Sunday, June 14, 2026

A life of contentment

     I like sitting in the car, watching the scenery rush by outside the window, watching people come and go, eventually disappearing with time. I think I'm one of those forgotten by Father Time, which is why I can so clearly see the many hidden burdens behind those acts of forbearance. Some unworthy things are still sitting cross-legged, not knowing when there will be an end. I keep telling myself that what I've lost isn't just time, but what else is more worthy of reaching out my hands?

    I've gotten used to turning my face to a corner where no one can see me, used to walking among people, my hands suddenly feeling superfluous, letting a crowd drown out all my emotions. I've gotten used to reversing day and night, using night after night to replace day, forgetting myself in a corner, then facing the rising sun expressionlessly. I've gotten used to the winter wind piercing my internal organs, listening to the relentless rush of time.

    How ridiculous this world is, and humanity is even more like a joke.

    Why does aging always bring a sense of sadness and loss? It's because there are too many regrets and remorse. Words left unsaid and deeds left unsaid linger in the heart, impossible to forget. We always thought we could move mountains, but spring's beauty fades too quickly. What can I exchange for a moment of joy? Those springtimes, those blossoming seasons, are but a fleeting instant. Everything changes, as if it never happened. How I wish some people had never existed. How hypocritical and pretentious I am, letting so many years slip by.

    Having witnessed the blooming and fading of every season, heard the sounds of wind

    and rain, I've realized that the things that flow gently and steadily are not something everyone can possess. Perhaps it's not that I enjoy standing still for long; perhaps I'm just used to this posture, used to thinking that everything around me is irrelevant. And those fictional characters, I think, may truly exist in this world, perhaps in the far distance, perhaps right beside me. These vibrant people are like a living person beside me, fragmented into many roles, enacting stories we thought would never happen in real life.

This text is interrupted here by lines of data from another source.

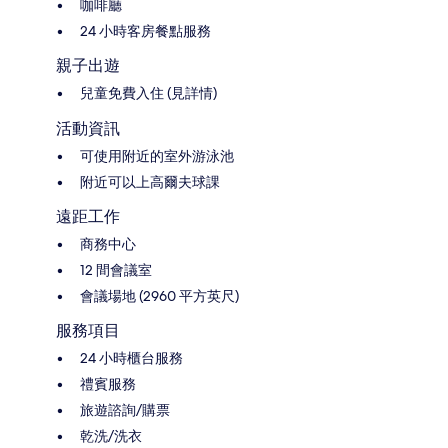
咖啡廳
24 小時客房餐點服務
親子出遊
兒童免費入住 (見詳情)
活動資訊
可使用附近的室外游泳池
附近可以上高爾夫球課
遠距工作
商務中心
12 間會議室
會議場地 (2960 平方英尺)
服務項目
24 小時櫃台服務
禮賓服務
旅遊諮詢/購票
乾洗/洗衣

    If only I could remain ordinary and unassuming forever, without the dramatic ups and downs, the great joys and sorrows. In my world, where no one is allowed in, one day weeds will grow back, and I will pluck them from my life, one by one, until I discover that even weeds can regenerate—but by then it will be too late.

    Those desolate, tragic wastelands burned by wildfires can one day be transformed into tranquil estates by human footsteps.

    Then I can invite every kind soul to admire the endless sea of ​​flowers and flowing streams.

    Many times, I walk alone along the embankment, swaying slowly and deliberately, as if walking on and on, perhaps reaching the end of the Yangtze River, finding a bridge to rest on, and standing there, feeling the wind that will never be cold, gazing up at the river's surface, where waves will never rise. Boats drift on the water—big ones, small ones, long ones, square ones, some with sails unfurled, some setting sail—and I believe there will be one that will be my resting place.

    But one day, I suddenly became afraid of this feeling of being alone. I was afraid I would walk down a road from which I could never return, afraid I would forget that home was behind me, not ahead.

    I rarely looked up at the blue sky anymore, to imagine the migratory birds flying all over the country. Every migratory bird that flew overhead had a dream, a home. But I, I don't know when, began to have nothing left, except for a stranger to myself, and I didn't want to get to know anyone anymore.

    Now, standing on a very high rooftop, what I see is no longer migratory birds, but those airplanes with huge roars flying fiercely overhead. Sometimes, they fly very low, as if only a millimeter above my head, spiraling endlessly, never able to carry my dreams far away. In the end, I still stand still, like a tree that has stood for ten or twenty years without falling, nothing but old and mottled.